Building capacity to help Africa trade better

Day 2 of Public Forum looks at why trade matters to Africa


Day 2 of Public Forum looks at why trade matters to Africa

Day 2 of Public Forum looks at why trade matters to Africa
Photo credit: WTO

The plenary session of the second day of the WTO Public Forum offered trade facilitation, regional integration and development of small and medium-sized enterprises as some of the elements that would help foster fair and inclusive growth in Africa.
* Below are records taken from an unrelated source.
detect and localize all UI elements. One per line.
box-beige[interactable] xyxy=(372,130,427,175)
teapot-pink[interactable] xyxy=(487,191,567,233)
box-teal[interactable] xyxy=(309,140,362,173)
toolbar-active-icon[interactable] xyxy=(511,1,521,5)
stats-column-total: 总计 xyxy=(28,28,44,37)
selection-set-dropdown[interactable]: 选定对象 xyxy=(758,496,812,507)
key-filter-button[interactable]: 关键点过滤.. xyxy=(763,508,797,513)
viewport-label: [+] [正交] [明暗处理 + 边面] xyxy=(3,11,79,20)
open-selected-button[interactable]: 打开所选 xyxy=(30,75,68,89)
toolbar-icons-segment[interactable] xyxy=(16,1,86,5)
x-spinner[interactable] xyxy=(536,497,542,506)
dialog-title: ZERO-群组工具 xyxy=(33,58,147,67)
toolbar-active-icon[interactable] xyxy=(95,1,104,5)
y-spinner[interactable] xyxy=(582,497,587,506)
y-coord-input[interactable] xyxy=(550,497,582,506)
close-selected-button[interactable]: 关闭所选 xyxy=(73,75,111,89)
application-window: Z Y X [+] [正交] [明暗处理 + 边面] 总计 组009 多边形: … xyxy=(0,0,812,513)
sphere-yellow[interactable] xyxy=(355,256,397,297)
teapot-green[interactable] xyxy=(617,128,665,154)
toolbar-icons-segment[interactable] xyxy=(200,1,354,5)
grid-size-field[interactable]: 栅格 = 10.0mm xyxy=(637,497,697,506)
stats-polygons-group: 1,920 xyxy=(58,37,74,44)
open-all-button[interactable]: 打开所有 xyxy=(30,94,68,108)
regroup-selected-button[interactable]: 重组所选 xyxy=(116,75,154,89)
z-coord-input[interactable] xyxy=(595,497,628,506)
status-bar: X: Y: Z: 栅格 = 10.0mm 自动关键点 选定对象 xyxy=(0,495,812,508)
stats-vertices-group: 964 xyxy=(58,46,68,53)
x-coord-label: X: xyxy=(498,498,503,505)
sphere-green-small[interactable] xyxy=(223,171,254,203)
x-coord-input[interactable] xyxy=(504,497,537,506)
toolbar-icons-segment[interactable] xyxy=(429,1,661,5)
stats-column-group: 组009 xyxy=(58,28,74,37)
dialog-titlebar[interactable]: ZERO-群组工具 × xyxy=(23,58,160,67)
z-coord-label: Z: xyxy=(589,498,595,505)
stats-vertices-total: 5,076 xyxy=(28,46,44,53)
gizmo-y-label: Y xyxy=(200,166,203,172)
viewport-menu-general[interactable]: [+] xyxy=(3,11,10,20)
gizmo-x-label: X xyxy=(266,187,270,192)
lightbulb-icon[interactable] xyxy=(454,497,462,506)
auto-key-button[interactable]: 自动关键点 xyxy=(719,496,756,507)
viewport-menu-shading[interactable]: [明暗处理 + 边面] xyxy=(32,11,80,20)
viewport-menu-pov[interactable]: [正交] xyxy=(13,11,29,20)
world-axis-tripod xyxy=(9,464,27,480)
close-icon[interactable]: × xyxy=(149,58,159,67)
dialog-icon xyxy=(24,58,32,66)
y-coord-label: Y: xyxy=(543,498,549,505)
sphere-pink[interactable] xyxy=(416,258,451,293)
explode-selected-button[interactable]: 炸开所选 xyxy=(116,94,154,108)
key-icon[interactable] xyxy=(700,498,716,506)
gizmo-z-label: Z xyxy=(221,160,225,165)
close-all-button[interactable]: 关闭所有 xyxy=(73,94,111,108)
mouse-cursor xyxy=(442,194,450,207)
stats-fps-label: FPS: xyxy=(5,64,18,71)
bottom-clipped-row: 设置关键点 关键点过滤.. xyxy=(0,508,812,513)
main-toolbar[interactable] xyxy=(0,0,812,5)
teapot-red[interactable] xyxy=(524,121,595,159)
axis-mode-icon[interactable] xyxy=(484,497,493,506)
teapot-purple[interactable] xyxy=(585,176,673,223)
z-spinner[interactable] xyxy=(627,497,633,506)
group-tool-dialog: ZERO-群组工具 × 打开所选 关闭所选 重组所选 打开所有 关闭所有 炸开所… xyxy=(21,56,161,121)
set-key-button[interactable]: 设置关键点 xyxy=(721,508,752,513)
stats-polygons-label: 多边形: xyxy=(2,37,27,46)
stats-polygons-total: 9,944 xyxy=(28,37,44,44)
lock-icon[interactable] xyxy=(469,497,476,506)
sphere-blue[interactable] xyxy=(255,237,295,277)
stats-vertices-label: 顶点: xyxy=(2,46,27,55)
Liberia’s Commerce and Industry Minister Axel Addy said that economic development of Africa was “only a matter of time”.

Keynote address

Director-General Roberto Azevêdo delivered the keynote address on Day 2 of the Public Forum on “why trade matters to Africa”. Reiterating the key messages from UN Secretary-General Ban Ki-moon and Deputy President of Kenya, William Ruto, on Day 1 of the Forum, DG Azevêdo highlighted Africa’s potential for growth and the role that trade can play in realizing this.

Mr Azevêdo emphasized that the very existence of an international trading system creates a stable, predictable and transparent business environment which supports growth and development in Africa. The WTO’s Aid for Trade initiative can play an important role, given that Africa is its largest beneficiary, and the full implementation of the Trade Facilitation Agreement can help to integrate Africa and cut the costs of trading significantly. His full speech is available here.

Plenary debate: What trade means for Africa

The moderator, Julie Gichuru, opened the debate with a short account of African history. She pointed out that a newly independent continent had started out rather optimistically on the basis of a regional integration and trade agenda in the 1950s but somewhere down the line countries had faltered and lost their way. She encouraged the panel to analyse what had gone wrong and what needed to be done to bring Africa back to a new growth trajectory.

Axel Addy, Liberia’s Minister of Commerce and Industry, said that economic transformation in Africa was inevitable but would take time. He insisted that there is a misplaced pessimism with respect to the continent’s speed of development and compared it to the growth witnessed in western countries, where it took centuries for people to build the nations they currently inhabit. He highlighted the new respect for the culture of governance that the continent has acquired, and stated that peace and development would not be reversed in Africa, and that economic development was only a matter of time.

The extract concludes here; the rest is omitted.